Speech content may comprise speech markup, also called speech-annotated text, that allows for speech-enabled email clients to synthesize text within said speech content to speech. The markup aids the text to speech synthesis in areas such as prosody (providing markers to tell the speech-enabled email client to modify the pitch or rate of speech), phonetics and phonemes (using phonetic alphabets such as the International Phonetic Alphabet (IPA) to tell the speech-enabled email client how to pronounce names and words). Various speech markup formats may be used, including Speech Synthesis Markup Language (SSML).

In one embodiment of the invention, the speech markup content may be placed in a MIME part 511 wherein the MIME part content header comprises a special speech synthesis markup label to enable speech-enabled email clients to select said content for speech rendering instead of the default HTML or plain text content.

The following is an example of a MIME content header within a MIME part denoting speech markup 510. The following example comprises SSML markup with a phoneme tag that instructs the speech-enabled email client how to pronounce the brand name “Hermes”. The alphabet attribute denotes the type of pronunciation scheme where a value of “ipa” may signify the International Phonetic Alphabet and a “ph” attribute which contains the pronunciation of the brand “Hermes”.

- Content-Type: x-speech-synthesis/ssml
- <speak>Get to the <phoneme alphabet=“ipa” ph=“/εr′mεz/”>Hermes</phoneme> store this Saturday where there are lots of new styles to try out!</speak>

This is an example of phonetic markup.

Audio Content

In another embodiment of the invention speech content comprises one or more binary encoded audio content attached to said email. In the case of speech body content, a MIME content header may be specifically labeled for example with a specific Content-Type like “x-speech-playback/mp3” to enable speech-enabled email clients to select said audio content for playback when an email is selected for reading. Said audio content may be encoded as an audio format such as mp3 and appended as a MIME part using an encoding such as base64. In one embodiment, the speech enabled email client may ignore other audio content not labeled with a specific label.

The following is an example of a MIME content header denoting speech body content containing binary encoded audio content for playback 511:

- Content-Type: x-speech-playback/mp3
- Content-transfer-encoding: base64
- T2dnUwACAAAAAAAAAAA . . . (truncated for brevity)
  
  Remote Content

In another embodiment of the invention speech markup or binary encoded audio content may be resident on a remote server such as a sender content server 107.

The following is an example of a MIME content with header denoting speech markup resident on a remote server 512, wherein the speech-enabled email client may retrieve to process for output or played as speech content to a user.

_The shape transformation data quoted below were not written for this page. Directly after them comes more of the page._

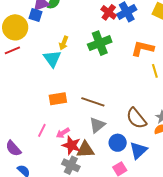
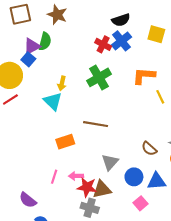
blue square: (36, 15) -> (28, 59), turned 32
brown line: (93, 102) -> (96, 124), moved
brown semicircle: (136, 118) -> (149, 149), size x0.7
pink arrow: (63, 133) -> (76, 176), turned 40
blue triangle: (138, 150) -> (157, 181), turned 48

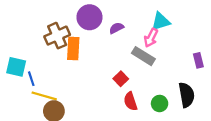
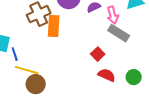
pink arrow: (151, 38) -> (113, 15), moved, turned -42
red semicircle: (130, 101) -> (107, 75), turned 132

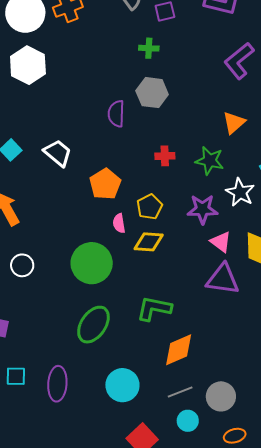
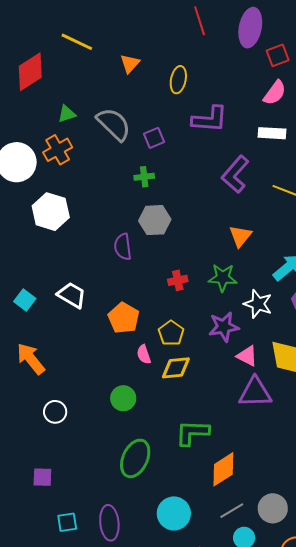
white hexagon: (28, 65) -> (51, 212), moved
green circle: (92, 263) -> (123, 398), size x0.6

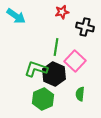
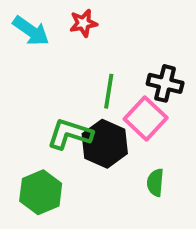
red star: (62, 12) -> (83, 23), moved
black cross: (85, 27) -> (165, 83), moved
green hexagon: (43, 99) -> (41, 192), moved

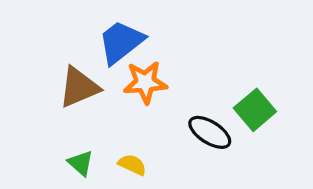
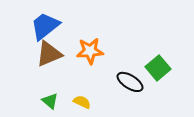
blue trapezoid: (121, 42) -> (45, 26), moved

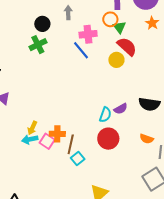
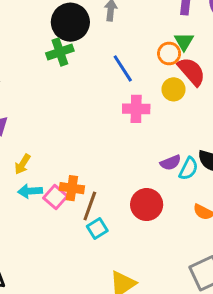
orange circle: (110, 19) -> (169, 53), moved
black circle: (42, 24) -> (70, 22), size x1.6
pink cross: (88, 34) -> (136, 109), moved
cyan semicircle: (105, 115) -> (188, 169), moved
yellow arrow: (32, 128) -> (22, 164), moved

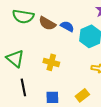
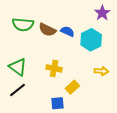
black line: (23, 87) -> (17, 90), moved, turned 66
yellow rectangle: (82, 95) -> (72, 87), moved

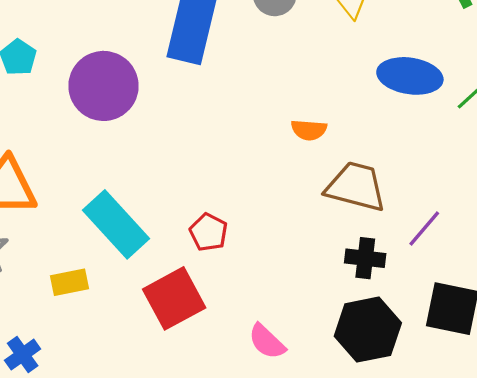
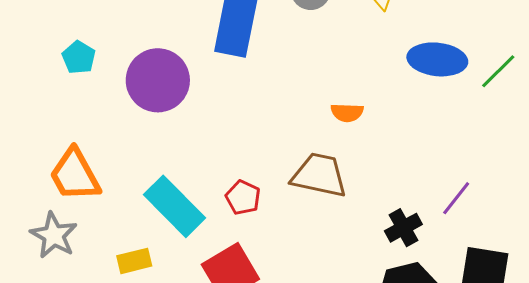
brown trapezoid: (356, 187) -> (319, 175), moved
red pentagon: (209, 232) -> (243, 198), moved
black cross: (365, 258) -> (403, 228), turned -33

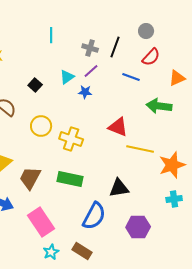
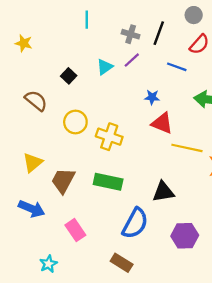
blue star: (85, 92) -> (152, 97), moved
pink rectangle: (41, 222) -> (75, 230), size x0.7
cyan star: (51, 252) -> (48, 264), moved

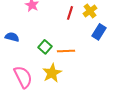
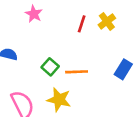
blue rectangle: (99, 32) -> (123, 69), moved
yellow star: (52, 73) -> (59, 100), turned -30

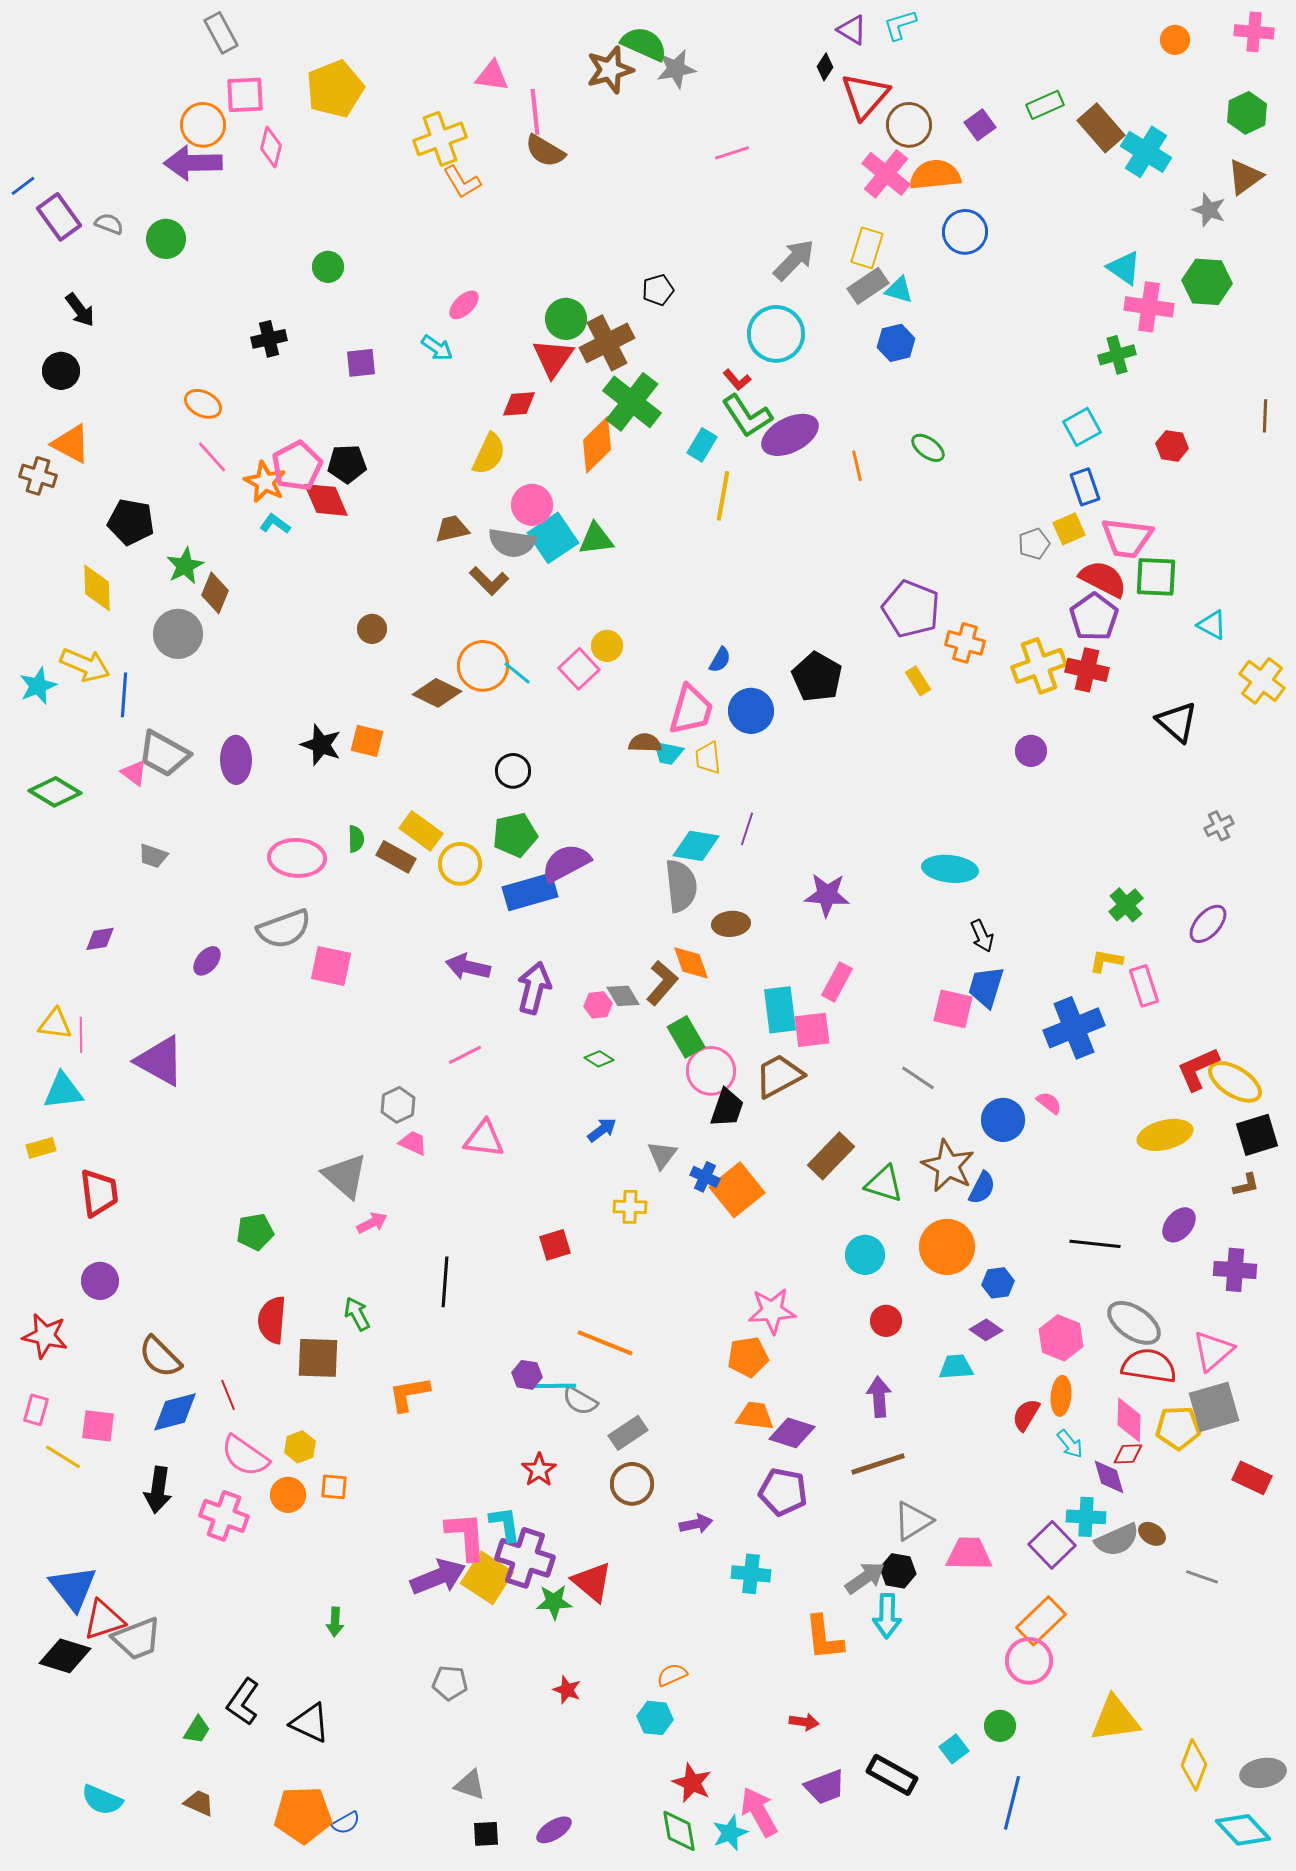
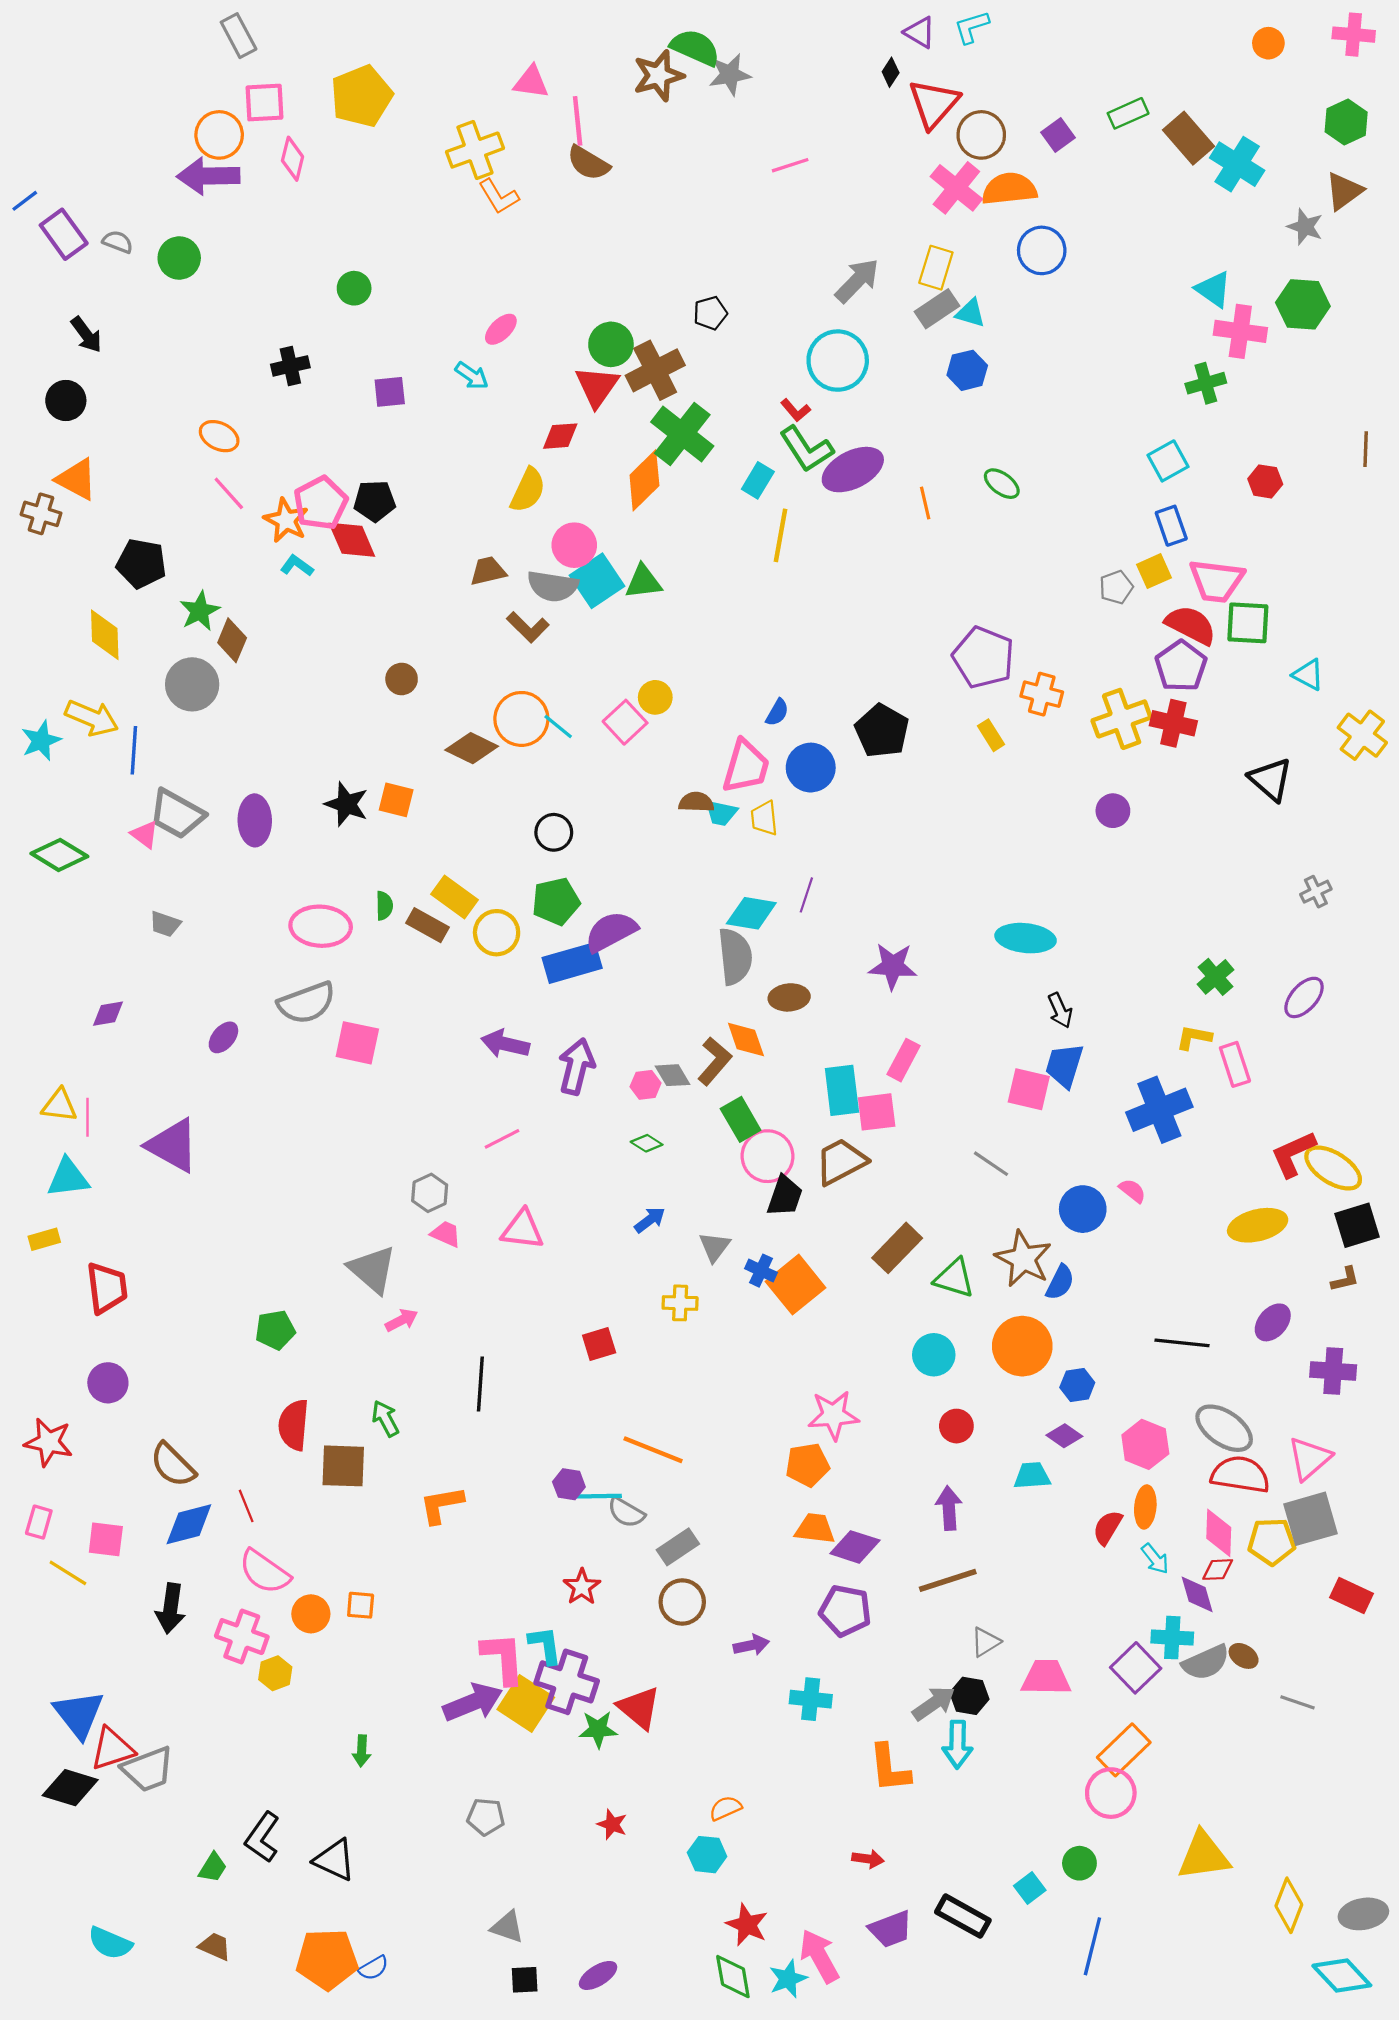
yellow hexagon: (300, 1447) -> (275, 1673), moved
gray triangle: (913, 1521) -> (986, 1642), size x0.7

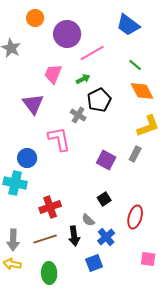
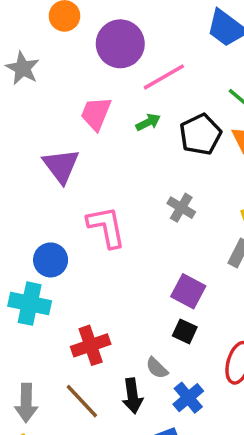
black pentagon: (99, 100) -> (200, 134), moved
gray cross: (78, 115) -> (181, 208), moved
purple square: (106, 160) -> (188, 291), moved
black square: (104, 199) -> (185, 331), turned -32
brown line: (45, 239) -> (82, 401), turned 65

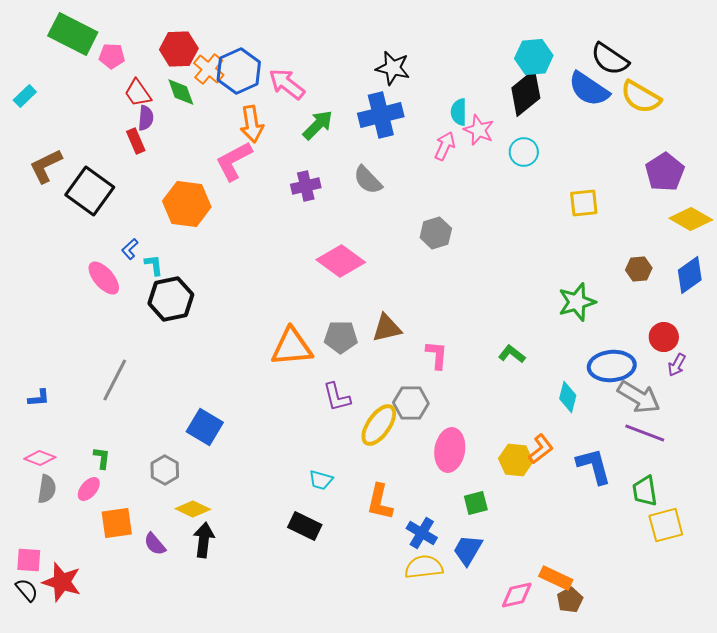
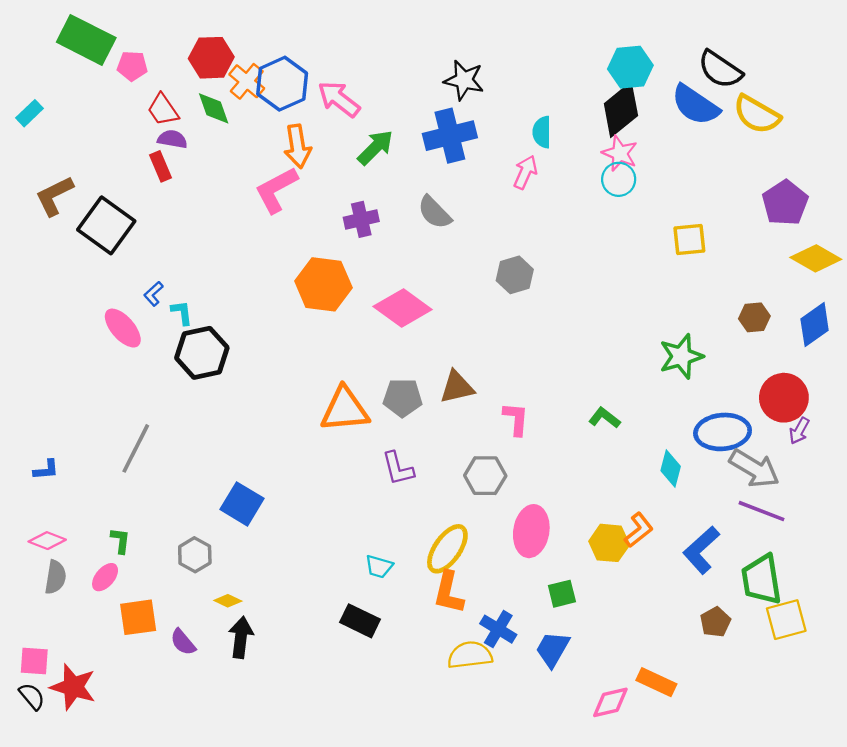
purple semicircle: (146, 118) -> (172, 139), turned -85
pink star: (479, 130) -> (620, 153), moved
orange hexagon: (187, 204) -> (323, 284), moved
red circle: (664, 337) -> (784, 398), size x1.4
yellow ellipse: (379, 425) -> (447, 549), moved
blue L-shape: (594, 466) -> (701, 550), turned -117
green trapezoid: (645, 491) -> (761, 580), size x1.4
yellow diamond: (193, 509) -> (228, 601), size x0.7
yellow semicircle: (424, 567) -> (470, 655), moved
brown pentagon: (570, 600) -> (715, 622), moved

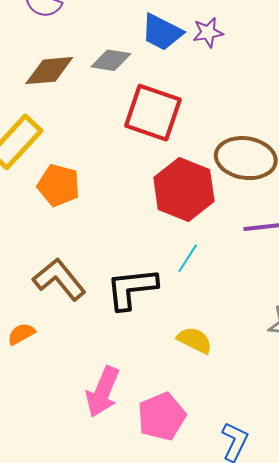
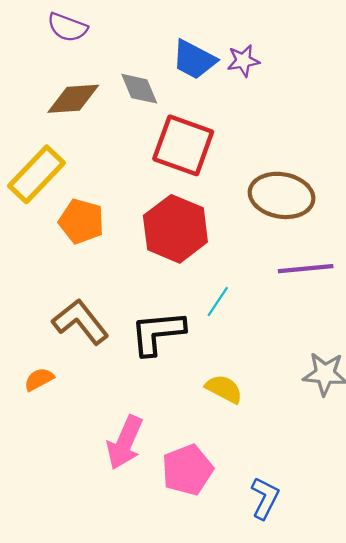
gray diamond: (111, 60) -> (139, 89), turned 57
red hexagon: (184, 189) -> (175, 229), moved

- Content-Type: x-speech-synthesis/ssml-url
- url:http://server.com/speech-content.ssml

The following is an example of a MIME content with header referring to binary encoded audio file 513 resident on a remote server:

- Content-Type: x-speech-playback/mp3-url
- url:http://server.com/speech-content.mp3
  
  Speech Summary Content in Email

In an embodiment of the invention, the speech-enabled email client may also identify alternate content for other parts of the email including but not limited to the sender and subject line of an email.

Sender

It would be advantageous for speech markup or audio to be used to identify a sender of a message as often the speech-enabled email client is unable to properly pronounce names of senders based on the name of the sender in the “From” header 501. When speech markup containing pronunciation phonemes or binary encoded audio is used as a means to announce the identity of a sender by a speech-enabled email client, it is regarded as an audible sender identifier.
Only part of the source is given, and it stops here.